Exercise brief - From the records below, copy out each line that has the word "will".
┄┄┄┄┄┄┄┄┄┄
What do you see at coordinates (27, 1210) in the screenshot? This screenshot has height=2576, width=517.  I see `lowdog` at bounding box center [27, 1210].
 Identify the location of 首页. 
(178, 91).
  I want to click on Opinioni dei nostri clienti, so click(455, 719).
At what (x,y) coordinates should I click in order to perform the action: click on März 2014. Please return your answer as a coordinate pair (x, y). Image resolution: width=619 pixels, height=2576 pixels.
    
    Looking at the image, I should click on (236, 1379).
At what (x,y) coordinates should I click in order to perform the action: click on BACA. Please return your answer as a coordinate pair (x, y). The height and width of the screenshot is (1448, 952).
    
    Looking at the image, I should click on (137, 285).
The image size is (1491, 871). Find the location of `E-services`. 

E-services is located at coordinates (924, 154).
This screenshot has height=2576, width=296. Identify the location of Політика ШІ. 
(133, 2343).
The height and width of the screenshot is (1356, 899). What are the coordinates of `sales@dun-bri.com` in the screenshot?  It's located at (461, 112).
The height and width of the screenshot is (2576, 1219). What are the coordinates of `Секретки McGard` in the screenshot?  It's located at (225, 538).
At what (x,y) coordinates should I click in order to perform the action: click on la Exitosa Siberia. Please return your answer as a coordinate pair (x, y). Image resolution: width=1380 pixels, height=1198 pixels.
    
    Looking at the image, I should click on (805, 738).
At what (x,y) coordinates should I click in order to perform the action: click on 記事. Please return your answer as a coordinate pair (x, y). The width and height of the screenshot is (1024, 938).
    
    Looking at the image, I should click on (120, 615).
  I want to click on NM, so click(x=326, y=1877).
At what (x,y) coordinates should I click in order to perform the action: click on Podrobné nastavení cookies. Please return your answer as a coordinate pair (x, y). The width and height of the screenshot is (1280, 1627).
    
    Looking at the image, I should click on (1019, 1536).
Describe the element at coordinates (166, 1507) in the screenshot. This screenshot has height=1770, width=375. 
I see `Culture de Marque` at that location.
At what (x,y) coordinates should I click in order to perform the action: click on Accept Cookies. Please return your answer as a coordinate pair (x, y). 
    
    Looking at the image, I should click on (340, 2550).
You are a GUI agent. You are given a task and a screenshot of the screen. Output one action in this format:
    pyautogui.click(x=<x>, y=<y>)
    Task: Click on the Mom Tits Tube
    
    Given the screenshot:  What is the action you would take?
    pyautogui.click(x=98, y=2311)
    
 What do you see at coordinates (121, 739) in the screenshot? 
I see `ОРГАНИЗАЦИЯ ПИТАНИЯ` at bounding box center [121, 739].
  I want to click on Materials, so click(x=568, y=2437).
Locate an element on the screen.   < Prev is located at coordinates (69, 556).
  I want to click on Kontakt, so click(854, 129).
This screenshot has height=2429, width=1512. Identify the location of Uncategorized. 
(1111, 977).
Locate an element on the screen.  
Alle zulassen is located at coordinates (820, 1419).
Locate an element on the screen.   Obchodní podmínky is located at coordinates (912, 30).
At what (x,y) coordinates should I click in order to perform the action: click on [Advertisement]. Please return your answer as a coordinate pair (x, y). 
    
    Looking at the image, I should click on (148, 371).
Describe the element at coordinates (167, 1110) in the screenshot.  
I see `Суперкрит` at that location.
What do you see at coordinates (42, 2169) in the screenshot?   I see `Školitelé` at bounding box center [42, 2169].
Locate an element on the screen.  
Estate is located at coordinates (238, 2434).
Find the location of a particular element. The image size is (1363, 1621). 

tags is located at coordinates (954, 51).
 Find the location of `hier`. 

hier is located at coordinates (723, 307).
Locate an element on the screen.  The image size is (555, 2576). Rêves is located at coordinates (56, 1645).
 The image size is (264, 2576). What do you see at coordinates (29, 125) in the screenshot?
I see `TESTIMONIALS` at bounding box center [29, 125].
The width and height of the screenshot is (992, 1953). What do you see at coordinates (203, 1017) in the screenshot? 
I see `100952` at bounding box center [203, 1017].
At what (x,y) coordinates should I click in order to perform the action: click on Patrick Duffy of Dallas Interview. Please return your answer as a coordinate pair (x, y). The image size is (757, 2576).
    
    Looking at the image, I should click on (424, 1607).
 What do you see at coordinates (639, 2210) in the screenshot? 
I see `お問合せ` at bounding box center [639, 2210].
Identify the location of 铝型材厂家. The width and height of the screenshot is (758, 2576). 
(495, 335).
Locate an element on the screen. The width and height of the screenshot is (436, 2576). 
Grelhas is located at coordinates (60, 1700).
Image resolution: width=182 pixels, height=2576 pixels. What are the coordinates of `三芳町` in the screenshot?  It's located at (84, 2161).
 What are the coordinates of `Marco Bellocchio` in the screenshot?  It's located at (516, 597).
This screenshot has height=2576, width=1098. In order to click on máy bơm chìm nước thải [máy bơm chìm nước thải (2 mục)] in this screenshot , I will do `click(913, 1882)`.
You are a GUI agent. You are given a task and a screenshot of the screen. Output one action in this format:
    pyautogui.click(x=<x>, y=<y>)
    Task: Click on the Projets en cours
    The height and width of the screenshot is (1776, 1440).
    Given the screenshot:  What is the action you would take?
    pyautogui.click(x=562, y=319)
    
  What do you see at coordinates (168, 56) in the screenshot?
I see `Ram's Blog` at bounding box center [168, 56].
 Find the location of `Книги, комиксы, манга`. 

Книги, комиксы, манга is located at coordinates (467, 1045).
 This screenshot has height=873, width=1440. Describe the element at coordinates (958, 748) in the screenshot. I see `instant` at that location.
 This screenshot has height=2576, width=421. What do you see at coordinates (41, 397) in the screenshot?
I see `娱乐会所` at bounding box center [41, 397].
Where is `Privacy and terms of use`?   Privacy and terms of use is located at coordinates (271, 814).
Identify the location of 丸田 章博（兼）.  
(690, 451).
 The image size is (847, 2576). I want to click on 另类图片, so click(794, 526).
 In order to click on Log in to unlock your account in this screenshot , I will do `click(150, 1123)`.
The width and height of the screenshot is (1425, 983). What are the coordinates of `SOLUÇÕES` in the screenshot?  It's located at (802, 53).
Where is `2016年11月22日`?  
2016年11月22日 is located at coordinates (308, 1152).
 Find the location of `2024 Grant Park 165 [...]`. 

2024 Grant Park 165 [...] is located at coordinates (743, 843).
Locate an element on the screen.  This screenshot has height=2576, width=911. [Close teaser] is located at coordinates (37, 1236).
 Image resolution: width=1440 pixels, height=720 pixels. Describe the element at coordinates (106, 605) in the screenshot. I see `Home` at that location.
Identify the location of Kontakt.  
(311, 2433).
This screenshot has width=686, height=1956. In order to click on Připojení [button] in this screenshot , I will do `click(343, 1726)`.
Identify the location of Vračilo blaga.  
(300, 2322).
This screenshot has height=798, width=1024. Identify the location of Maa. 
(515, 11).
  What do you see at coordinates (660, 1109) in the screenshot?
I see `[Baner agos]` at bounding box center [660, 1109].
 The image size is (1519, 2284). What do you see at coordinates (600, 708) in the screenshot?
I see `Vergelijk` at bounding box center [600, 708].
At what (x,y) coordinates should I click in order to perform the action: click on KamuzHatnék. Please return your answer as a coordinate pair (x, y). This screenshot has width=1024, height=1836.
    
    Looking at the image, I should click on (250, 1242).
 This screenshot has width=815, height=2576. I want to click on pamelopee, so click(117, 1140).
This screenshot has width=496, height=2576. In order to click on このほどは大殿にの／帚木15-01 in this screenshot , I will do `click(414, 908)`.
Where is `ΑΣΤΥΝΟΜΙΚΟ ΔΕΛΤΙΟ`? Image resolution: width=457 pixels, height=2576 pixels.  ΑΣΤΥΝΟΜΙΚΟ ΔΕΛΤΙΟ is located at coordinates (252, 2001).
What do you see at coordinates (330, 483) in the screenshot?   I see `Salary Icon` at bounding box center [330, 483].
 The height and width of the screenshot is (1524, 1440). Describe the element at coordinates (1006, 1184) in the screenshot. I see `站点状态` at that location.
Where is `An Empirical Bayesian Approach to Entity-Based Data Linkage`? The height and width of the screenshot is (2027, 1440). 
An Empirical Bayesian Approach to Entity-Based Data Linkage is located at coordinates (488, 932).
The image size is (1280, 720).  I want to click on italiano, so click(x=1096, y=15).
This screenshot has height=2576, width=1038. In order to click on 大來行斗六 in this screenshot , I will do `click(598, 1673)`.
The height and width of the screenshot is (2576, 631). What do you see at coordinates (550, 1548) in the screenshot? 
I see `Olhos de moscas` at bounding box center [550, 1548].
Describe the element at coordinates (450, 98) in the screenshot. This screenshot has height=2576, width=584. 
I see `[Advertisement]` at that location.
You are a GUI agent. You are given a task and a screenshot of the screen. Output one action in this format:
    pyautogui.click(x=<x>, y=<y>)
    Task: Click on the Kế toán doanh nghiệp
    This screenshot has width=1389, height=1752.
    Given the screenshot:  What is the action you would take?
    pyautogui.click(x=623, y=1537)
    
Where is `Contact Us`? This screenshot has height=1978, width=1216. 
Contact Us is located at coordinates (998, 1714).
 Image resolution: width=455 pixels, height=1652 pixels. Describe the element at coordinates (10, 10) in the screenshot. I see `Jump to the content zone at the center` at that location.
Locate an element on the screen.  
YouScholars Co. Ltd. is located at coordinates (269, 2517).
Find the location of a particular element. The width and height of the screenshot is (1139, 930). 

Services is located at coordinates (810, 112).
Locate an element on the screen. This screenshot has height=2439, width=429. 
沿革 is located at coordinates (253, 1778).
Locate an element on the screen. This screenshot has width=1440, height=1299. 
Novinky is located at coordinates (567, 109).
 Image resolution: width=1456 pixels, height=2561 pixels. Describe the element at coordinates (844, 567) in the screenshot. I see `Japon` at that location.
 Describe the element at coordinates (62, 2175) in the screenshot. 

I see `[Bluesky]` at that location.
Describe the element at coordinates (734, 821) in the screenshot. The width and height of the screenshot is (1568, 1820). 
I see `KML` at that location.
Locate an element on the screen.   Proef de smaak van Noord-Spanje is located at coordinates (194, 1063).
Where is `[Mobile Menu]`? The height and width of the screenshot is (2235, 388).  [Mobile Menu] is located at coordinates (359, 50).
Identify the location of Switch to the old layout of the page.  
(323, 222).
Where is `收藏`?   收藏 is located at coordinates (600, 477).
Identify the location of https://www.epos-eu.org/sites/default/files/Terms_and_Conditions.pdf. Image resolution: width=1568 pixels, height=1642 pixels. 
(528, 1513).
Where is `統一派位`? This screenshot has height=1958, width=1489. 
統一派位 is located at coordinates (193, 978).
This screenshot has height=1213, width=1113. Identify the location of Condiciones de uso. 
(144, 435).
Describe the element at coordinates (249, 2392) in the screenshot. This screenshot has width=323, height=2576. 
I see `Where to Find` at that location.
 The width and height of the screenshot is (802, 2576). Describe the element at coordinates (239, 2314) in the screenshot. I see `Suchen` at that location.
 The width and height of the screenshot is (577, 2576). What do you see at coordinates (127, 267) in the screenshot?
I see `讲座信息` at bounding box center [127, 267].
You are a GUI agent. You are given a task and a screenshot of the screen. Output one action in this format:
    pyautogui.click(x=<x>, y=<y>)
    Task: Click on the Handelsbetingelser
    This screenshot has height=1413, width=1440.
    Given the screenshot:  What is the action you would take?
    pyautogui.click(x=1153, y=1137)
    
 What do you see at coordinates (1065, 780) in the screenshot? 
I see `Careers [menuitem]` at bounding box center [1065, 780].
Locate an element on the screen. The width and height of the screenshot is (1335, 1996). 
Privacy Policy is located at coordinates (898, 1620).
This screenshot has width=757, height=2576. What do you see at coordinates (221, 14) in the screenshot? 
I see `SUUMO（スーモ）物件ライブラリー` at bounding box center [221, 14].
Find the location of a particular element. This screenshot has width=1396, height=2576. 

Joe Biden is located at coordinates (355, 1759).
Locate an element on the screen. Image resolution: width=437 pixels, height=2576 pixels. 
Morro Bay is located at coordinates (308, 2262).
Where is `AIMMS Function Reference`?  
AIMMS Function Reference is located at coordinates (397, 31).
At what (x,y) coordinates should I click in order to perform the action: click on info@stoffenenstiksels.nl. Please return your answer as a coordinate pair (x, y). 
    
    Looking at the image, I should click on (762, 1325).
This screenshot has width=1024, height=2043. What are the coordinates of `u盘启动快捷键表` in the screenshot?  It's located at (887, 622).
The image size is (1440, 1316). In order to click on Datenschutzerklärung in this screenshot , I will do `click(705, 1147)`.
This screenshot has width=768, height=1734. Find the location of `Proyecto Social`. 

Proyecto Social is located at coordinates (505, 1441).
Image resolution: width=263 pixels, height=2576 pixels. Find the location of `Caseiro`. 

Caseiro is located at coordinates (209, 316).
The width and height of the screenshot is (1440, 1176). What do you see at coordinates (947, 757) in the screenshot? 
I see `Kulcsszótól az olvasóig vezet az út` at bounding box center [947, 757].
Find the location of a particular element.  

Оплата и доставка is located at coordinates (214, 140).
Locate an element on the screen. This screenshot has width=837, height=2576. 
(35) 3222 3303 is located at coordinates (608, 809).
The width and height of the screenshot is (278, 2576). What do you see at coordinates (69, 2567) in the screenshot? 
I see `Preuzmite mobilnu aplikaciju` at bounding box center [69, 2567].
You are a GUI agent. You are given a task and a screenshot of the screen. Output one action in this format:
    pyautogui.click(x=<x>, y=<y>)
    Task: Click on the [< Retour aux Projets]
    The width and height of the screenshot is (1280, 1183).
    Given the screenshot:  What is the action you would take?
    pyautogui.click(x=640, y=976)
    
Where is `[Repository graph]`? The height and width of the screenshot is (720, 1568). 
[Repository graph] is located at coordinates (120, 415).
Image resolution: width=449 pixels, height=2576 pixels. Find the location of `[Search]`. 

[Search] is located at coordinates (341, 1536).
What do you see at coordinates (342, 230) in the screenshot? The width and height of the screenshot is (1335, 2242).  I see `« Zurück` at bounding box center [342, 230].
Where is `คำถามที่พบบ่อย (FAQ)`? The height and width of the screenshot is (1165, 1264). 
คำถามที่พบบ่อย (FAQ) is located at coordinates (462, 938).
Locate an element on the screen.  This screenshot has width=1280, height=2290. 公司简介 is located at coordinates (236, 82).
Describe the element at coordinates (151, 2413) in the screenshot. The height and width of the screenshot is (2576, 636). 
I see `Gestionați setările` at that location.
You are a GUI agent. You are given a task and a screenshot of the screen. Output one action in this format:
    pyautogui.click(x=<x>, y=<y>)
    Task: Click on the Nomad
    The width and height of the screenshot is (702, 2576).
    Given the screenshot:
┄┄┄┄┄┄┄┄┄┄
Result of this exercise -
This screenshot has height=2576, width=1098. In order to click on máy bơm chìm nước thải [máy bơm chìm nước thải (2 mục)] in this screenshot , I will do `click(913, 1882)`.
 In order to click on Log in to unlock your account in this screenshot , I will do `click(150, 1123)`.
This screenshot has width=686, height=1956. In order to click on Připojení [button] in this screenshot , I will do `click(343, 1726)`.
This screenshot has width=496, height=2576. In order to click on このほどは大殿にの／帚木15-01 in this screenshot , I will do `click(414, 908)`.
This screenshot has height=2576, width=1038. In order to click on 大來行斗六 in this screenshot , I will do `click(598, 1673)`.
The image size is (1440, 1316). In order to click on Datenschutzerklärung in this screenshot , I will do `click(705, 1147)`.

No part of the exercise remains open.